Lecture 14: Fitting probability models

Today: Transitioning away from R/software engineering, towards algorithms for statistics

Agenda

Probability review
Distributions in R
Methods for fitting distributions

Logistics

Final project

I will post this weekend and send an email or announcement
Can be done individually or in teams of up to 3
If you want to do the project, email me by Friday, March 8, with your group. (No switching between final exam and final project at the last minute.)
Office hours cut short today, I need to leave at 3:45.

Very short review of probability

We need to know about random variables and their distributions.

What is a random variable?

Very formally: a function from a state space to the real numbers
Less formally: Think about random variables as describing the outcome of an experiment

In R, you can draw a random variable from a distribution with functions of the form rdist.

rnorm draws a random variable from a normal distribution.
rbinom draws a random variable from a binomial distribution
rpois draws a random variable from a Poisson distribution

... and so on

Syntax is rdist(n, param1, param2,..., paramn)
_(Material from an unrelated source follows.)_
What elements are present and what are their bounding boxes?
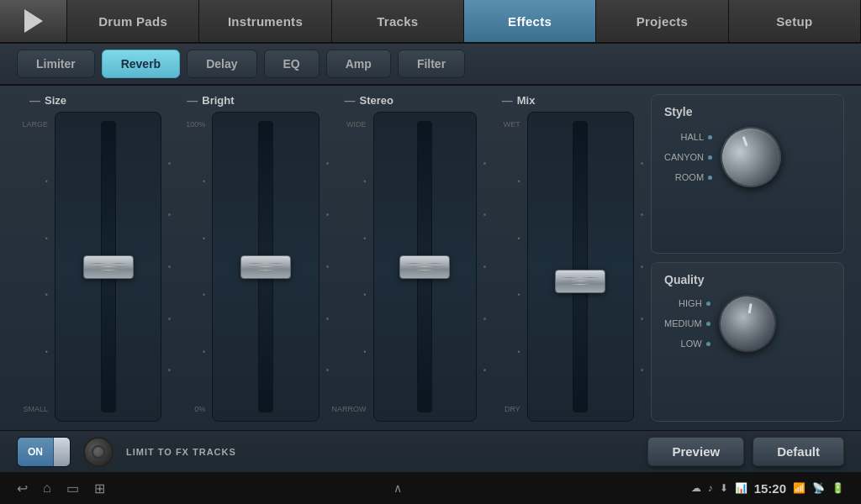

n is the number of random variables to draw from the distribution.
param1, ..., paramn are the parameters of the distribution (e.g. mean and standard deviation for the normal, mean for the Poisson, probability of success for the binomial)

Examples

rnorm(n = 10, mean = 5, sd = .1)

##  [1] 5.095750 5.116174 5.074507 5.180313 5.136851 5.014525 5.077125
##  [8] 5.036322 4.946439 5.057097

rbinom(n = 5, size = 5, prob = .8)

## [1] 4 5 4 5 4

rpois(n = 20, lambda = 10)

##  [1]  8  5 13 15  7  6  4 13 12 14  8 11 12  8 10  9 11 12 13  7

A random variable is characterized by its cumulative distribution function (CDF).

Measures the probability that the random variable takes a value at most \(x\).
If \(F_X\) is the cumulative distribution function for a random variable \(X\), \(F_X(x) = P(X \le x)\).
Can get all the other information you need about the random variable from this function (e.g. probability it lies above a certain value, probability it lies in an interval, probability it lies in other sets)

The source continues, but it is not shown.